At the end of the meeting, at 10 p.m., most of the attendees went home in silence and even covering their faces. Only a few announced to the media an agreement between the winners and the Commission. According to the agreement reached, the group renounces the prize of its ballots “in order to ensure that what began with joy for all the people continues to be so until the end, even if we are left with nothing,” states the statement issued by the Commission late at night. Their share is not enough to cover the four million euros with which the participations that were never recorded have been awarded. Until that figure is reached, a small percentage will be deducted from the rest of the winning tickets.
However, the agreement is, even for the most optimistic of the people, fragile. It was reached with a show of hands, without a census, with strong disagreements and nothing was written down. Furthermore, the numbers dance. Some neighbors consulted say that the percentage to be subtracted from the winning tickets will amount to 10%. The Commission aimed for less than 5%. The amount that young people give up is also not clear. The figure moves, depending on who is asked, from two million to 1.2. The statement does not provide any type of information about the agreement.

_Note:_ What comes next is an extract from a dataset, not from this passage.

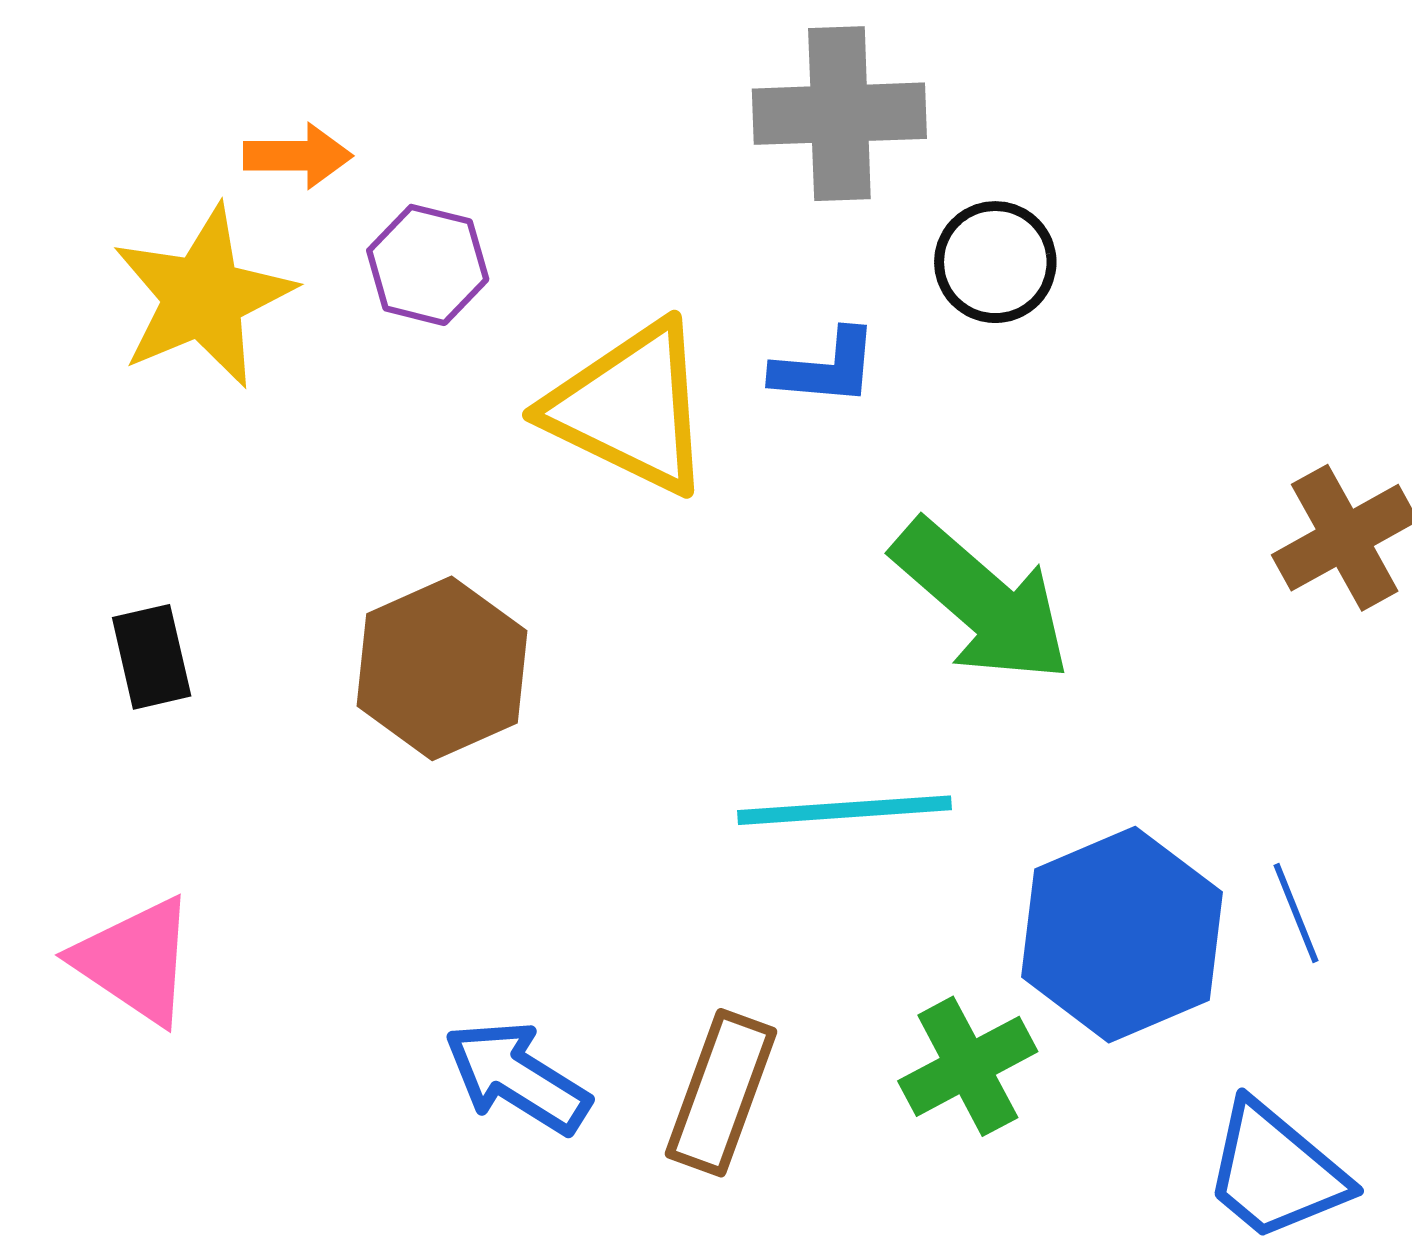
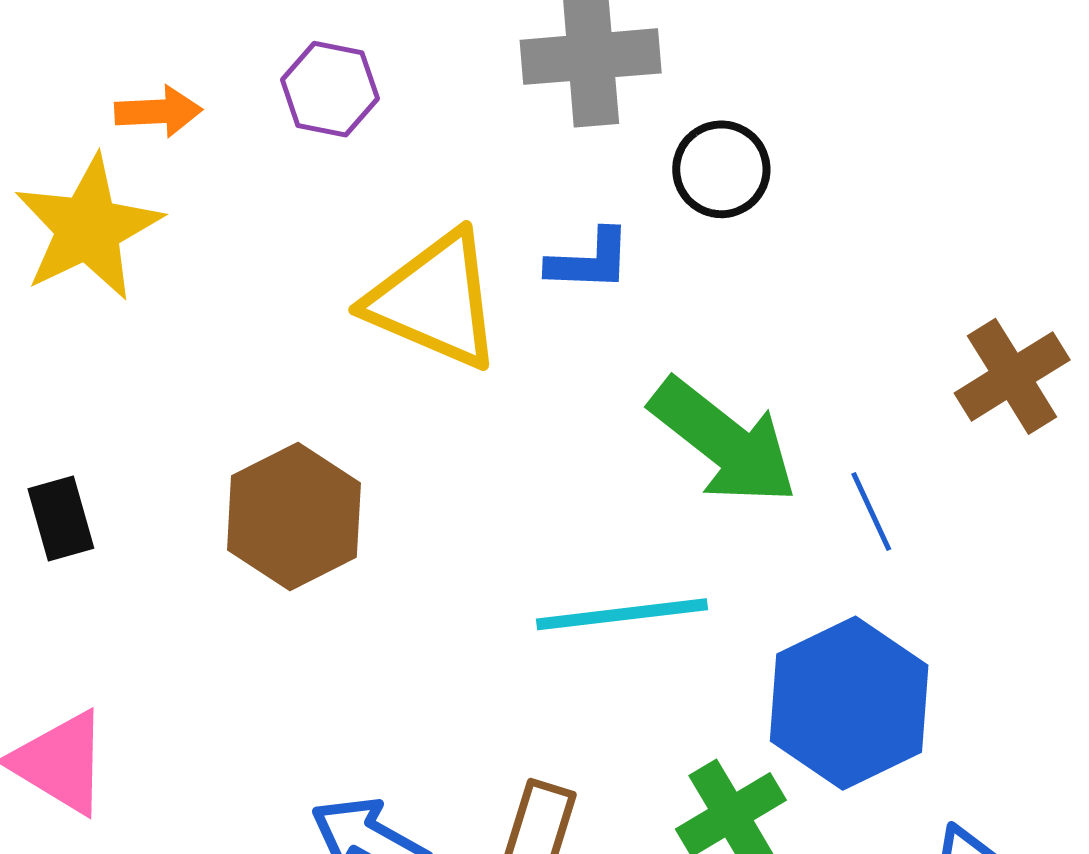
purple hexagon: (428, 265) -> (330, 89), moved
blue line: (1296, 913) -> (871, 512), moved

Below the room where the heated debate has just ended, is the last bar in this town where in winter there are barely 100 inhabitants. In one of the last groups of the night, close to the bar, several neighbors settle the big question floating in the air: was it really a mistake? They cannot confirm it, because they accept the possibility of human error. However, the shadow of suspicion does not dissipate. “You never think you’re going to hit the jackpot,” says a man who spent the afternoon at the meeting. And for this reason, he speculates, they could dare to keep the money.
This man, who prefers not to give his name given that everyone in the town knows each other and things are heated, adds another layer of doubt about the Commission. He assures that the young people appeared on television the day they won the lottery announcing more shares and tenths than those they now claim to have. It also attests to the bad time that these boys have had trying to defend themselves: “They have even offered to show their bank accounts to show that they are not hiding the collection of any prize.”
The guys from the Commission say they feel supported by the majority of the people and that those who are suspicious are the least. “We want Villamanín to be remembered by the town that fell to El Gordo, not by the town that was divided because it fell to El Gordo,” they say. This idea that the town could be divided in half worries many of the groups that little by little are dissolving in their snowy streets.
In one of them, Julia González, a 14-year-old girl, talks to her friends about what has happened. “What difference does it make to have more or have less if in the end we are all going to have it?” he ponders. He does not hesitate to praise the work that the Commission does. If it weren’t for them, he believes there would be many fewer people in the town.
“What a day,” comments one of the bar’s last customers. Angela, the 25-year-old owner, collects the bottles and leftover food from those who have spent the afternoon and part of the night in the establishment. “And what we have left,” he replies. He says this because the battle that is being fought in this town to recover four million euros together has not come to an end.